The government’s aim to create a five-million-tonne (mt) strategic foodgrain reserve is likely to remain what it is, a dream.
Not only will it be tough to translate it into action, but if it is, it will be very expensive. The biggest obstacle before the government will be to source the foodgrains. It’s likely to run into the same problems confronted in the past years: high international prices and reluctance of local farmers to part with grains at prices offered by the government.
There seems to be no strategy to solve these problems. One cannot create a strategic reserve by sourcing domestic “surplus” supplies when the government has difficulties in meeting the buffer stock norms in the first place.
Illustration: Jayachandran/ Mint
Consider the quantities involved. The reserve is envisaged to be over and above the buffer stock norms. This is different at different times of the year. In July, a month or so after the rabi crop has been procured, the buffer stock norms specify maintaining 17.1mt of wheat and 9.8mt of rice.
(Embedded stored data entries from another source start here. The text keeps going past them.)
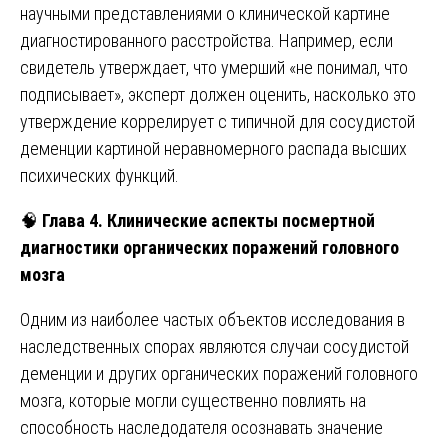
научными представлениями о клинической картине
диагностированного расстройства. Например, если
свидетель утверждает, что умерший «не понимал, что
подписывает», эксперт должен оценить, насколько это
утверждение коррелирует с типичной для сосудистой
деменции картиной неравномерного распада высших
психических функций.
🧠
Глава 4. Клинические аспекты посмертной
диагностики органических поражений головного
мозга
Одним из наиболее частых объектов исследования в
наследственных спорах являются случаи сосудистой
деменции и других органических поражений головного
мозга, которые могли существенно повлиять на
способность наследодателя осознавать значение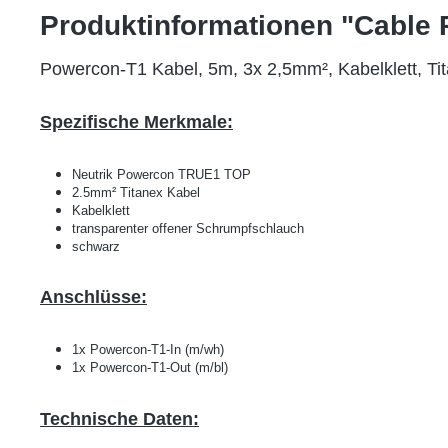
Produktinformationen "Cable
Powercon-T1 Kabel, 5m, 3x 2,5mm², Kabelklett, T
Spezifische Merkmale:
Neutrik Powercon TRUE1 TOP
2.5mm² Titanex Kabel
Kabelklett
transparenter offener Schrumpfschlauch
schwarz
Anschlüsse:
1x Powercon-T1-In (m/wh)
1x Powercon-T1-Out (m/bl)
Technische Daten: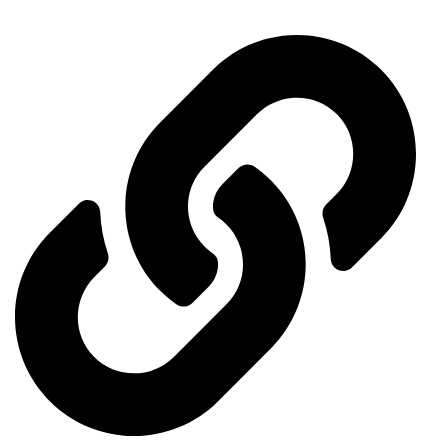
General Organization for International Exhibitions and Markets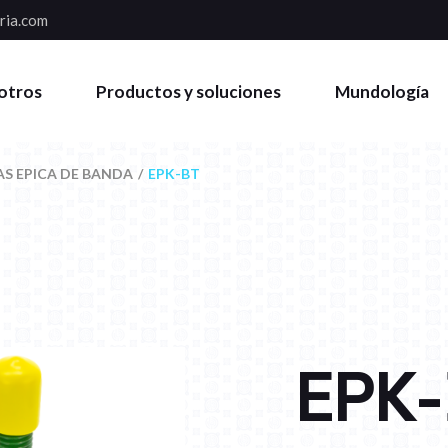
ria.com
otros
Productos y soluciones
Mundología
S EPICA DE BANDA
EPK-BT
EPK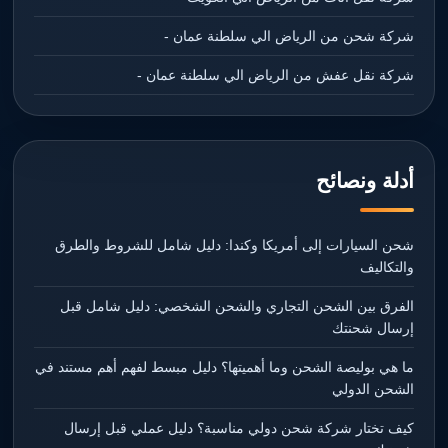
شركة شحن من الرياض الي سلطنة عمان -
شركة نقل عفش من الرياض الي سلطنة عمان -
أدلة ونصائح
شحن السيارات إلى أمريكا وكندا: دليل شامل للشروط والطرق
والتكاليف
الفرق بين الشحن التجاري والشحن الشخصي: دليل شامل قبل
إرسال شحنتك
ما هي بوليصة الشحن وما أهميتها؟ دليل مبسط لفهم أهم مستند في
الشحن الدولي
كيف تختار شركة شحن دولي مناسبة؟ دليل عملي قبل إرسال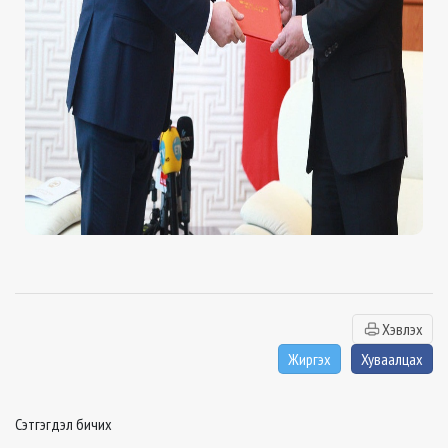
Хэвлэх
Жиргэх
Хуваалцах
Сэтгэгдэл бичих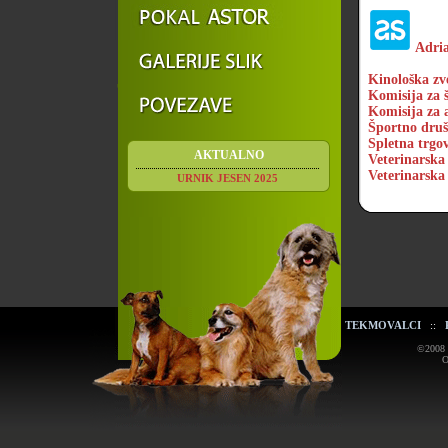
Adria
Kinološka zv
Komisija za 
Komisija za a
Športno druš
Spletna trgo
AKTUALNO
Veterinarska 
Veterinarsk
URNIK JESEN 2025
TEKMOVALCI
::
©2008 K
O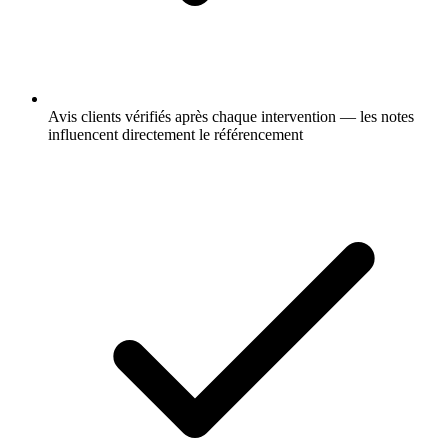
Avis clients vérifiés après chaque intervention — les notes
influencent directement le référencement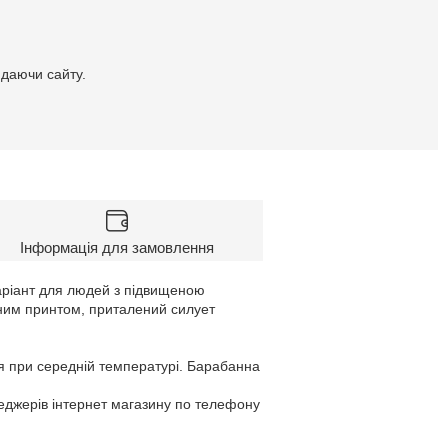
идаючи сайту.
Інформація для замовлення
аріант для людей з підвищеною
ьним принтом, приталений силует
я при середній температурі. Барабанна
неджерів інтернет магазину по телефону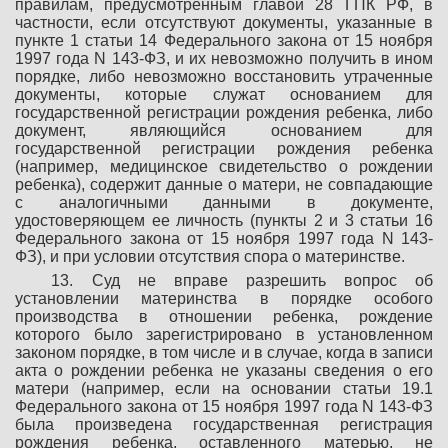
правилам, предусмотренным главой 28 ГПК РФ, в
частности, если отсутствуют документы, указанные в
пункте 1 статьи 14 Федерального закона от 15 ноября
1997 года N 143-ФЗ, и их невозможно получить в ином
порядке, либо невозможно восстановить утраченные
документы, которые служат основанием для
государственной регистрации рождения ребенка, либо
документ, являющийся основанием для
государственной регистрации рождения ребенка
(например, медицинское свидетельство о рождении
ребенка), содержит данные о матери, не совпадающие
с аналогичными данными в документе,
удостоверяющем ее личность (пункты 2 и 3 статьи 16
Федерального закона от 15 ноября 1997 года N 143-
ФЗ), и при условии отсутствия спора о материнстве.
13. Суд не вправе разрешить вопрос об
установлении материнства в порядке особого
производства в отношении ребенка, рождение
которого было зарегистрировано в установленном
законом порядке, в том числе и в случае, когда в записи
акта о рождении ребенка не указаны сведения о его
матери (например, если на основании статьи 19.1
Федерального закона от 15 ноября 1997 года N 143-ФЗ
была произведена государственная регистрация
рождения ребенка, оставленного матерью, не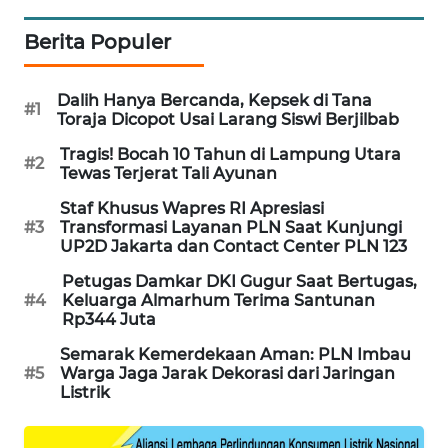
MAWAKA
Berita Populer
ID
Dalih Hanya Bercanda, Kepsek di Tana
MARTABAT
#1
Toraja Dicopot Usai Larang Siswi Berjilbab
NET
Tragis! Bocah 10 Tahun di Lampung Utara
#2
Tewas Terjerat Tali Ayunan
PLN
WATCH
Staf Khusus Wapres RI Apresiasi
#3
Transformasi Layanan PLN Saat Kunjungi
UP2D Jakarta dan Contact Center PLN 123
MKLI
Petugas Damkar DKI Gugur Saat Bertugas,
#4
Keluarga Almarhum Terima Santunan
LPKKI
Rp344 Juta
Semarak Kemerdekaan Aman: PLN Imbau
LKKI
#5
Warga Jaga Jarak Dekorasi dari Jaringan
Listrik
KOPEKLIN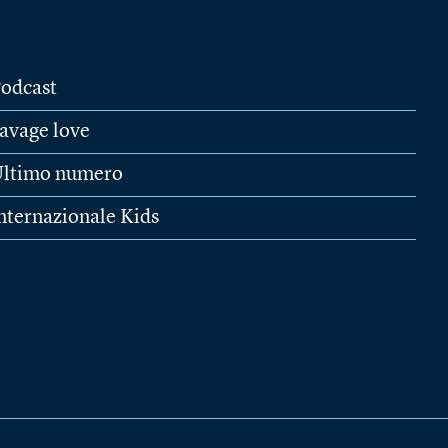
odcast
avage love
ltimo numero
nternazionale Kids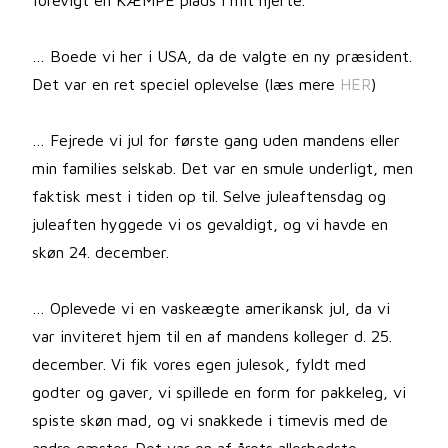
forevigt en KÆMPE plads i mit hjerte.
… Boede vi her i USA, da de valgte en ny præsident.
Det var en ret speciel oplevelse (læs mere
HER
)
… Fejrede vi jul for første gang uden mandens eller
min families selskab. Det var en smule underligt, men
faktisk mest i tiden op til. Selve juleaftensdag og
juleaften hyggede vi os gevaldigt, og vi havde en
skøn 24. december.
… Oplevede vi en vaskeægte amerikansk jul, da vi
var inviteret hjem til en af mandens kolleger d. 25.
december. Vi fik vores egen julesok, fyldt med
godter og gaver, vi spillede en form for pakkeleg, vi
spiste skøn mad, og vi snakkede i timevis med de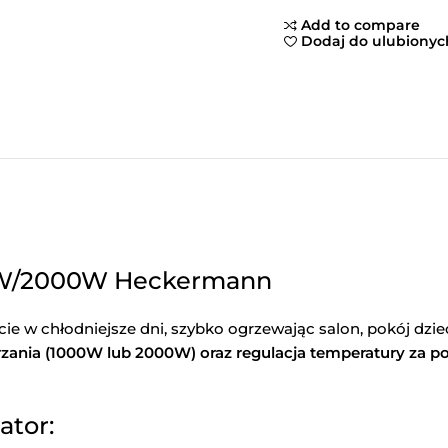
Add to compare
Dodaj do ulubionyc
0W/2000W Heckermann
 w chłodniejsze dni, szybko ogrzewając salon, pokój dzie
zania (1000W lub 2000W) oraz regulacja temperatury za 
ator: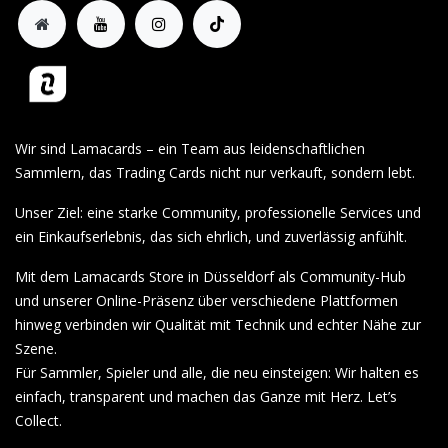
Wir sind Lamacards – ein Team aus leidenschaftlichen
Sammlern, das Trading Cards nicht nur verkauft, sondern lebt.
Unser Ziel: eine starke Community, professionelle Services und
ein Einkaufserlebnis, das sich ehrlich, und zuverlässig anfühlt.
Mit dem Lamacards Store in Düsseldorf als Community-Hub
und unserer Online-Präsenz über verschiedene Plattformen
hinweg verbinden wir Qualität mit Technik und echter Nähe zur
Szene.
Für Sammler, Spieler und alle, die neu einsteigen: Wir halten es
einfach, transparent und machen das Ganze mit Herz. Let’s
Collect.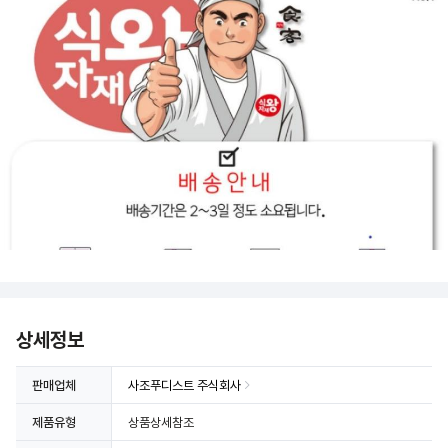
상세정보
판매업체
사조푸디스트 주식회사
제품유형
상품상세참조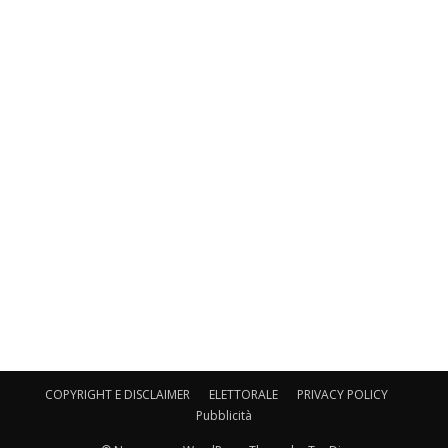
COPYRIGHT E DISCLAIMER
ELETTORALE
PRIVACY POLICY
Pubblicità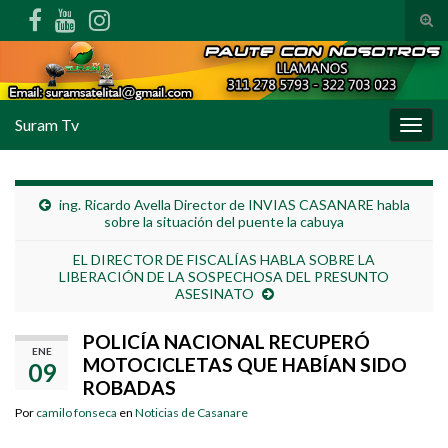
Alte
Search for:
Suram Tv
Alter
ing. Ricardo Avella Director de INVIAS CASANARE habla
sobre la situación del puente la cabuya
EL DIRECTOR DE FISCALÍAS HABLA SOBRE LA
LIBERACIÓN DE LA SOSPECHOSA DEL PRESUNTO
ASESINATO
POLICÍA NACIONAL RECUPERÓ
ENE
MOTOCICLETAS QUE HABÍAN SIDO
09
ROBADAS
Por
camilo fonseca
en
Noticias de Casanare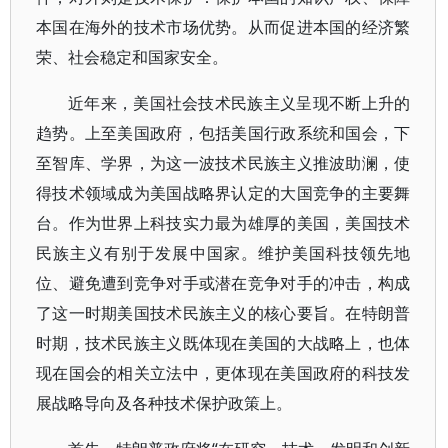
本国在海外的技术市场优势。从而促进本国的经济繁
荣、社会稳定和国家安全。
近年来，美国社会技术民族主义呈现不断上升的
趋势。上至美国政府，包括美国行政系统和国会，下
至智库、学界，为这一波技术民族主义推波助澜，使
得技术领域成为美国战略界认定的大国竞争的主要舞
台。作为世界上科技实力最为雄厚的美国，美国技术
民族主义有别于发展中国家。维护美国科技领先地
位、避免遭到竞争对手或潜在竞争对手的冲击，构成
了这一时期美国技术民族主义的核心要旨。在特朗普
时期，技术民族主义既体现在美国的大战略上，也体
现在国会的相关立法中，更体现在美国政府的科技发
展战略导向及各种技术保护政策上。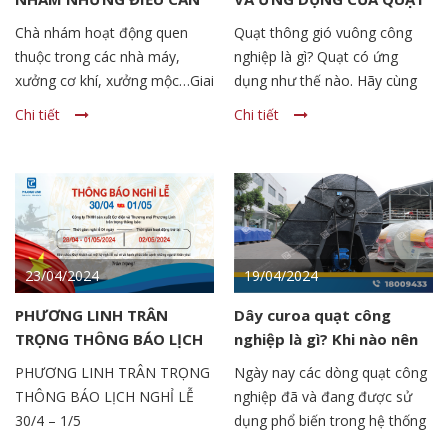
BIẾT
Chà nhám hoạt động quen
Quạt thông gió vuông công
thuộc trong các nhà máy,
nghiệp là gì? Quạt có ứng
xưởng cơ khí, xưởng mộc…Giai
dụng như thế nào. Hãy cùng
đoạn này sẽ đánh bóng làm
Phương Linh tìm hiểu về dòng
Chi tiết
Chi tiết
nhẵn bề mặt vật liệu nhanh
quạt này trong bài viết dưới
chóng và hiệu quả. Giai đoạn
đây.
này phát sinh bụi bẩn làm ảnh
hưởng đến không khí, môi
trường sống của người lao
động. Do vậy cần có những hệ
thống xử lý bụi chà nhám
23/04/2024
19/04/2024
chuyên nghiệp để thu hồi và
PHƯƠNG LINH TRÂN
Dây curoa quạt công
xử lý bụi hiệu quả. Vậy hệ
TRỌNG THÔNG BÁO LỊCH
nghiệp là gì? Khi nào nên
thống gồm những gì, thu hồi
NGHỈ LỄ 30/4 – 1/5
thay dây curoa quạt hút
bụi như thế nào? Hãy cùng
PHƯƠNG LINH TRÂN TRỌNG
Ngày nay các dòng quạt công
Phương Linh trong bài viết
THÔNG BÁO LỊCH NGHỈ LỄ
nghiệp đã và đang được sử
dưới đây nhé.
30/4 – 1/5
dụng phổ biến trong hệ thống
nhà máy, nhà xưởng, tòa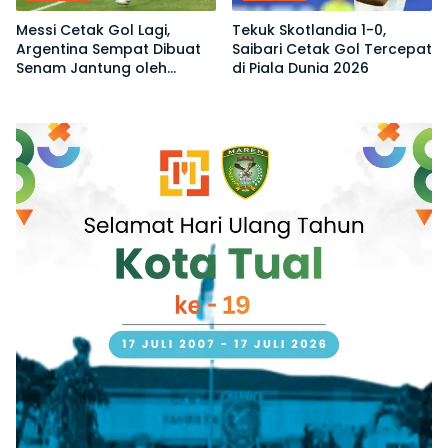
Messi Cetak Gol Lagi,
Tekuk Skotlandia 1-0,
Argentina Sempat Dibuat
Saibari Cetak Gol Tercepat
Senam Jantung oleh
di Piala Dunia 2026
Tanjung Verde di Piala
Dunia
When 3mt of wheat and 2mt of rice are added to this figure on account of the strategic reserve, the total goes up to a dreamy 20.1mt of wheat and 11.8mt of rice.
Procuring these quantities of grains defies imagination. Of the 75mt of wheat produced in 2006-07 (but marketed in the 2007-08 rabi season), the government could lay its hands on a measly 11.1mt, or barely 15% of the total. Imports had to be contracted at prices much higher than those prevailing in the domestic market. This forced the cancellation of imports after a political outcry.
Now, the government wants to sell the same dream again. Imports, too, are being considered a part of this strategy. Will that prevent price from hardening? The government believes that phasing imports over a weekly or fortnightly period will ensure that there is no cartelization or hardening of prices. With widespread shortages due to poor production and intervention by other governments, players in global markets know better.
The present situation comes out of the ad hoc pricing and procurement policies. In years of abundance, there is pressure to procure less and let the markets work. In years with poor production, the knee-jerk reaction is to scare private players away and letting the Food Corpo-ration of India corner everything. The result is for all to see.